▸ **REQUIRED ACTION**: Should the word "Feedback" occur in a line of the records, copy that line.

[Recorded data]
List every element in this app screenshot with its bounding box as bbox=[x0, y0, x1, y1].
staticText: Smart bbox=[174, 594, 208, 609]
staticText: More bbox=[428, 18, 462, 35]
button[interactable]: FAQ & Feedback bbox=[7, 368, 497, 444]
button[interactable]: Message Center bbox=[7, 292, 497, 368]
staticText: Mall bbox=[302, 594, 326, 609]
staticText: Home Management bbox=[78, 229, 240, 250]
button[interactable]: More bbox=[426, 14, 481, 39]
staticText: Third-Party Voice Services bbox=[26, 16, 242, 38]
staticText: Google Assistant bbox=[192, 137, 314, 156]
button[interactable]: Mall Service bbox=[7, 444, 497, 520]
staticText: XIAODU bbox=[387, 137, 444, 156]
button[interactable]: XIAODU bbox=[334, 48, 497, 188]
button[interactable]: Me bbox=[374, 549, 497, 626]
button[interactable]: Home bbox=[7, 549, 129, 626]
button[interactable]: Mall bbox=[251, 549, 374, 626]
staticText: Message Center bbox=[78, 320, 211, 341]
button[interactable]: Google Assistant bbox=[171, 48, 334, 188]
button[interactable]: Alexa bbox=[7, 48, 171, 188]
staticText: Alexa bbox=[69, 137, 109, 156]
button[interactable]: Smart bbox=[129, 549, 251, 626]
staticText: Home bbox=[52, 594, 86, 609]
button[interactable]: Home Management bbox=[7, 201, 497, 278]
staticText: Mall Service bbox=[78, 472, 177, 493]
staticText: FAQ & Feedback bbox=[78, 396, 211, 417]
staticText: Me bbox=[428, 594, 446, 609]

---

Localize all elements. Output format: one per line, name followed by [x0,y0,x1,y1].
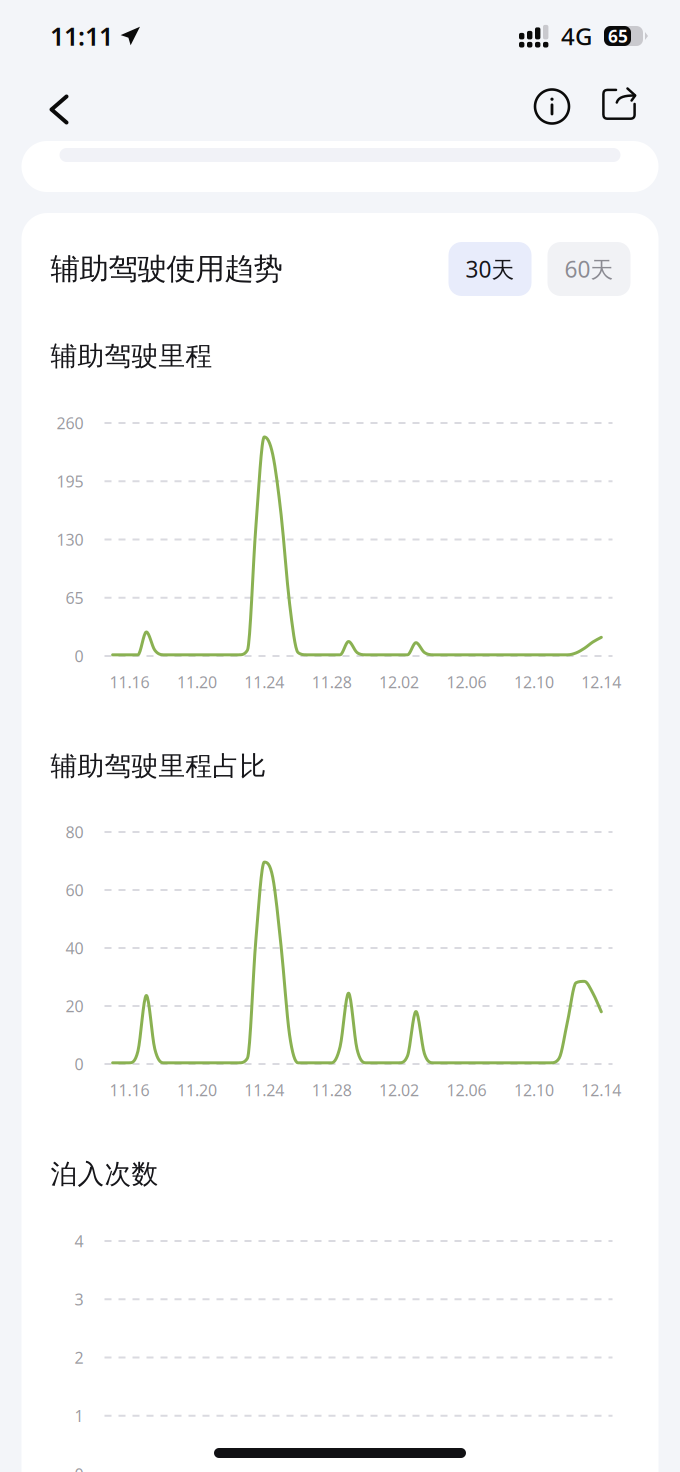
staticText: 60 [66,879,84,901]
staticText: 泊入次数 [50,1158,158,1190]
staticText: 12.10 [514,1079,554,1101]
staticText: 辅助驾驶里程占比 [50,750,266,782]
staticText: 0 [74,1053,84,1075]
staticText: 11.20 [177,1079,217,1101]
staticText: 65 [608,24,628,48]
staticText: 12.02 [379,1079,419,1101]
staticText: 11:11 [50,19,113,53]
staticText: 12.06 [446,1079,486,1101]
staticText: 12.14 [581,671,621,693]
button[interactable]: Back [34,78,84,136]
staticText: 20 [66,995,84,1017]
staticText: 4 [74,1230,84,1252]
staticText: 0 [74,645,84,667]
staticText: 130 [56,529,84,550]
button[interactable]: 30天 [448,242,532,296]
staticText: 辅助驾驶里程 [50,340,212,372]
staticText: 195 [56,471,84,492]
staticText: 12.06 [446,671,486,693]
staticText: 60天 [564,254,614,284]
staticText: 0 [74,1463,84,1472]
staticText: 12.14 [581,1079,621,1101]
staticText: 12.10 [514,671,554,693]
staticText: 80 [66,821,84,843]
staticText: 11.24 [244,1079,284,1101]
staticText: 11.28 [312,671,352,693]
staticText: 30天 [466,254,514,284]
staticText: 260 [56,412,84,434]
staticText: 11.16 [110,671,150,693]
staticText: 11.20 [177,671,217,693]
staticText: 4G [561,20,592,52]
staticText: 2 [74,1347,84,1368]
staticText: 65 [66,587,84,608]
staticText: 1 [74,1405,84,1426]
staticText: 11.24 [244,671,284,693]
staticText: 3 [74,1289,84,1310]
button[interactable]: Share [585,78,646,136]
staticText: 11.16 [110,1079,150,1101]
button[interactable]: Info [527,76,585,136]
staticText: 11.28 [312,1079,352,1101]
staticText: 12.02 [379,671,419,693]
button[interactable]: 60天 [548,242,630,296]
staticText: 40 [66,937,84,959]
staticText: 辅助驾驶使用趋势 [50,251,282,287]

---

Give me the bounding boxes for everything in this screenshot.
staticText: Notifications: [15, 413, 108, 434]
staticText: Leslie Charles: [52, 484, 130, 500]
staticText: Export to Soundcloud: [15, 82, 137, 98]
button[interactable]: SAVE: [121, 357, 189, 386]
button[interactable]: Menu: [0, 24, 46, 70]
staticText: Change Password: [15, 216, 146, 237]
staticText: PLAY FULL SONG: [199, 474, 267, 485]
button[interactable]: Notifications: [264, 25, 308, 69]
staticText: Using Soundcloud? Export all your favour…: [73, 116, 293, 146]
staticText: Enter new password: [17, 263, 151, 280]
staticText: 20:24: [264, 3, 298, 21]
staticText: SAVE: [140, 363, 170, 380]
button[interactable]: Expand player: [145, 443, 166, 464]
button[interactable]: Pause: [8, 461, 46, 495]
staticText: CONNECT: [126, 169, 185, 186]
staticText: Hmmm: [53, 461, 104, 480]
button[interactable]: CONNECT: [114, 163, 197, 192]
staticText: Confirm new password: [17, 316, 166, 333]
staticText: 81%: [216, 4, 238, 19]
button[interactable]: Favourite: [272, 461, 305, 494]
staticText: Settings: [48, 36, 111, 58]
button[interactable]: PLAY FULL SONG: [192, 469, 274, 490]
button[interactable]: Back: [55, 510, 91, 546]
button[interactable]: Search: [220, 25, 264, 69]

▸ **PROBLEM SOLUTION**:
button[interactable]: FAQ & Feedback bbox=[7, 368, 497, 444]
staticText: FAQ & Feedback bbox=[78, 396, 211, 417]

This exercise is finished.